#### EXERCISE GOAL
Check each line of the records below and collect those that include the word "toolbar".

#### SOURCE INFORMATION
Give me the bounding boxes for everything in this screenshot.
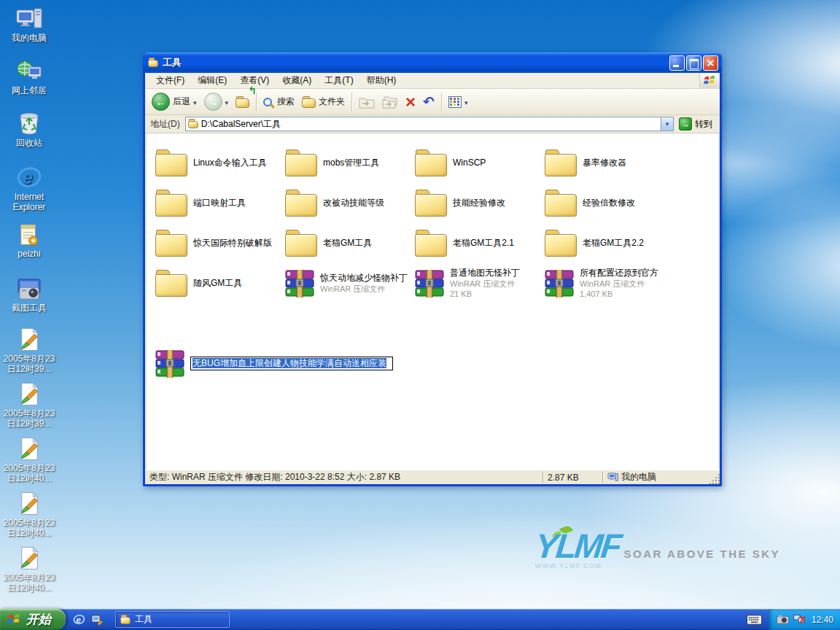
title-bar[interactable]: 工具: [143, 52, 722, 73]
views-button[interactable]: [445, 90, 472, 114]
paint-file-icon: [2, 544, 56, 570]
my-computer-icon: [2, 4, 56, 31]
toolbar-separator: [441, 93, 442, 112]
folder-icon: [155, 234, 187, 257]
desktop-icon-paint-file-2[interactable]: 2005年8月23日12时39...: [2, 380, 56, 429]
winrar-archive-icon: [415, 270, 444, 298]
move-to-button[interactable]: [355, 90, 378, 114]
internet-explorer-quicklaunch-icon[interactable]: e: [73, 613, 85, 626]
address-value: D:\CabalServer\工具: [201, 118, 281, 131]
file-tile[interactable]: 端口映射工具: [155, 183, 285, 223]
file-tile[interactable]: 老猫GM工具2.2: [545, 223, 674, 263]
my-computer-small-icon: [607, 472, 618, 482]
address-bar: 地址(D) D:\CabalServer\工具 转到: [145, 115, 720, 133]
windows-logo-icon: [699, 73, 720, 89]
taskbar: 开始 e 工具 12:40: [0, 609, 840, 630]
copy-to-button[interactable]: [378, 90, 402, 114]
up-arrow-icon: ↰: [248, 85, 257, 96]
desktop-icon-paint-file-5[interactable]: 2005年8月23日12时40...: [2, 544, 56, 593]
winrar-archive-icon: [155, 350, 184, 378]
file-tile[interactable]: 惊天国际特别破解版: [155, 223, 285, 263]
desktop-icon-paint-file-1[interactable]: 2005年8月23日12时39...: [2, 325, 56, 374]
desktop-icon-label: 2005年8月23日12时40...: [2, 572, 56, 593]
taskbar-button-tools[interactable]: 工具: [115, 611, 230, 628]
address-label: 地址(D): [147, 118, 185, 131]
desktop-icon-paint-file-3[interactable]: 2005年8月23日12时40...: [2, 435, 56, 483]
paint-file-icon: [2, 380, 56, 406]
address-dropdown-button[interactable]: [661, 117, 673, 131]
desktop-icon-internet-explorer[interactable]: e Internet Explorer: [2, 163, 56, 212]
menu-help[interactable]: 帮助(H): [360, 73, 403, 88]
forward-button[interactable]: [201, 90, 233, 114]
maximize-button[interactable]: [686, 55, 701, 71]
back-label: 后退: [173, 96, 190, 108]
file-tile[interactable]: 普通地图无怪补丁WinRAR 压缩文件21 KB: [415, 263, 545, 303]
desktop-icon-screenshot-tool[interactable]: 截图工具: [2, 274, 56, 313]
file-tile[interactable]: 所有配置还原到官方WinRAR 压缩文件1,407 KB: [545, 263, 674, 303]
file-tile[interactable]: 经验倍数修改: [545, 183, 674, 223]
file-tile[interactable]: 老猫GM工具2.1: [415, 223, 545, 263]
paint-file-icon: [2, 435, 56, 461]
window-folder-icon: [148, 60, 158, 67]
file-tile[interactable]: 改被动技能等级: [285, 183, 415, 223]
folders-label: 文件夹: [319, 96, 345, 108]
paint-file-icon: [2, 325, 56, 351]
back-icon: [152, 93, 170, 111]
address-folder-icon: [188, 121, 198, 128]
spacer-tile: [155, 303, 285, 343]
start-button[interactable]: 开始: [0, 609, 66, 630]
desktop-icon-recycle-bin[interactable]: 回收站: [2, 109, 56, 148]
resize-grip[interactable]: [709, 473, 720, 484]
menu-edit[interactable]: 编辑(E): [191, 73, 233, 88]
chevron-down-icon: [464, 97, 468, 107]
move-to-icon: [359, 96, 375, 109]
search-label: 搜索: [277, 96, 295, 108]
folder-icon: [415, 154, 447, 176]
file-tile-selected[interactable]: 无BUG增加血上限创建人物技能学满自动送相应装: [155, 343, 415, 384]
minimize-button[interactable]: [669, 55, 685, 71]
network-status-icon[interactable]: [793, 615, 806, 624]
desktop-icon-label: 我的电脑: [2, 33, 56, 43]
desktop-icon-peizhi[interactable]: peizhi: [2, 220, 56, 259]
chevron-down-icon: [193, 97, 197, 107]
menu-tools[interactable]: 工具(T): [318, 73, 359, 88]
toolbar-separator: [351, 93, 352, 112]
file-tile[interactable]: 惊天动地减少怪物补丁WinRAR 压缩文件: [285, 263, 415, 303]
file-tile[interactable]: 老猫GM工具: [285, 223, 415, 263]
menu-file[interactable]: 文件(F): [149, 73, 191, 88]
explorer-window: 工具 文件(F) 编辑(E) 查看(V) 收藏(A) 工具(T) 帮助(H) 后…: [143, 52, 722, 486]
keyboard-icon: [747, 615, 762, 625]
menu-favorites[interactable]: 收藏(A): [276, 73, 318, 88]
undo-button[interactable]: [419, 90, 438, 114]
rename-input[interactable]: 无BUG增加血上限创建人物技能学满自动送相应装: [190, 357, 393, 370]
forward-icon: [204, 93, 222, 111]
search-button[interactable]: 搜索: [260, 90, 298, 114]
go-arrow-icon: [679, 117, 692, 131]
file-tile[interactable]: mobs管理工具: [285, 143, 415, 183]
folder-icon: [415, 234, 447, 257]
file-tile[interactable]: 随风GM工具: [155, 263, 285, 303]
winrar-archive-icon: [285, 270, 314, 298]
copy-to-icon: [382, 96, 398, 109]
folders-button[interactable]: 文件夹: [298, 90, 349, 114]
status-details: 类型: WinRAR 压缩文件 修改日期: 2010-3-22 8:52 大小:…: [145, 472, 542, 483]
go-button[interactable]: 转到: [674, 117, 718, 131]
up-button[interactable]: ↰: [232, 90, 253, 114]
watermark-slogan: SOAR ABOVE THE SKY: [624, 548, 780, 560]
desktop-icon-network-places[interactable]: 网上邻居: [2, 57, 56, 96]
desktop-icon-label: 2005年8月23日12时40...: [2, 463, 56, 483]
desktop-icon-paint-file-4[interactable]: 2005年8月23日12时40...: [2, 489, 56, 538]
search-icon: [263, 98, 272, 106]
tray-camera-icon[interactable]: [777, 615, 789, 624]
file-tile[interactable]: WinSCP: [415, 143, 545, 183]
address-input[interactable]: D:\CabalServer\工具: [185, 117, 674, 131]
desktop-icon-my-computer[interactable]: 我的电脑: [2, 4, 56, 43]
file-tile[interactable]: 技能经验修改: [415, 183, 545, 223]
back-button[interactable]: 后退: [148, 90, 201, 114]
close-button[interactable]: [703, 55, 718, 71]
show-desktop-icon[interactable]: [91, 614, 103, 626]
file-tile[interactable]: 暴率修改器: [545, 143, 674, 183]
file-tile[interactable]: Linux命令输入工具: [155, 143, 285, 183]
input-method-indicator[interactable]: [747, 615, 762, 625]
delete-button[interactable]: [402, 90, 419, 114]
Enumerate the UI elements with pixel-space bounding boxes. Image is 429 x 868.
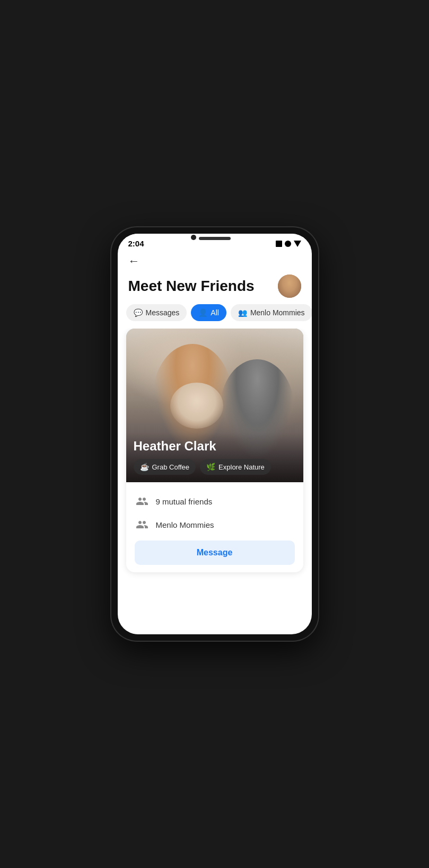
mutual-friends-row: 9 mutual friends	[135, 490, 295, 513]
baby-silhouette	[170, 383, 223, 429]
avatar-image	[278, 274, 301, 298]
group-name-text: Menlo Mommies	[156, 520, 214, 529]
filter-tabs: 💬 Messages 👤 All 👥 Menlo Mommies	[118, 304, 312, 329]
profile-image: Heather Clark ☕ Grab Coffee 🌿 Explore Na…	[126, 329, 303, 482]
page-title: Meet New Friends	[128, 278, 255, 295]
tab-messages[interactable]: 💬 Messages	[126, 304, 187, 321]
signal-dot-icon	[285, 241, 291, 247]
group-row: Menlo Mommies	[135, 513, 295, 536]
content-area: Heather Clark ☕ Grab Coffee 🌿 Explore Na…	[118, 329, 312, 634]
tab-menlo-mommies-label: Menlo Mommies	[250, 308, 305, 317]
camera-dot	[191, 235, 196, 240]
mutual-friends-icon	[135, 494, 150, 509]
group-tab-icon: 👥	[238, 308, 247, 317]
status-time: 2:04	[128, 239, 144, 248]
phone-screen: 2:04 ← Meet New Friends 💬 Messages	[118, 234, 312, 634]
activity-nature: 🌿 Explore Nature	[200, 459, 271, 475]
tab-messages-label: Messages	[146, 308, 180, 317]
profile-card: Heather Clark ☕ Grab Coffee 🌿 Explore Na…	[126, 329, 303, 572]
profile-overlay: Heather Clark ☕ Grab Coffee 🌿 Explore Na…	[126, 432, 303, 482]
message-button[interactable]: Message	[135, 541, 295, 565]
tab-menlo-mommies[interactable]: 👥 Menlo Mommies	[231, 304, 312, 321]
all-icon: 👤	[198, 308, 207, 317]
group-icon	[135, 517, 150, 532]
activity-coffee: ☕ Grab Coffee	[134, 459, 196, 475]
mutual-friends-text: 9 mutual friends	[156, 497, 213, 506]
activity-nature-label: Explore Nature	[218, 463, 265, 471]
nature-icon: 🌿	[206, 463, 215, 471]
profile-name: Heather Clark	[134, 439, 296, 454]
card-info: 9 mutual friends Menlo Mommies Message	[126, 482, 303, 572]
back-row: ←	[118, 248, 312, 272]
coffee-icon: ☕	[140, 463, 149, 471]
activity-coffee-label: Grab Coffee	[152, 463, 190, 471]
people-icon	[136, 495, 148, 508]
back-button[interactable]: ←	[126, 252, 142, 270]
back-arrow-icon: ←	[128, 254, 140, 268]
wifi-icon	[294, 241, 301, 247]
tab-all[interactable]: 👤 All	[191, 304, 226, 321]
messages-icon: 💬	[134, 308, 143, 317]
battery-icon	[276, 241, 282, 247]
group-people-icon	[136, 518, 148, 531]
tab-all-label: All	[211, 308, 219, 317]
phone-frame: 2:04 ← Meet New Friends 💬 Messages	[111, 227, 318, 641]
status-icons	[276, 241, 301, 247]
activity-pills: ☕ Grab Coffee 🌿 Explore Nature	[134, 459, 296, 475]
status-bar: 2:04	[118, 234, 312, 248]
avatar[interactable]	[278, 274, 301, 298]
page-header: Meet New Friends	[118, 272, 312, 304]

#### EXERCISE RESPONSE
toolbar-separator: [441, 93, 442, 112]
toolbar-separator: [351, 93, 352, 112]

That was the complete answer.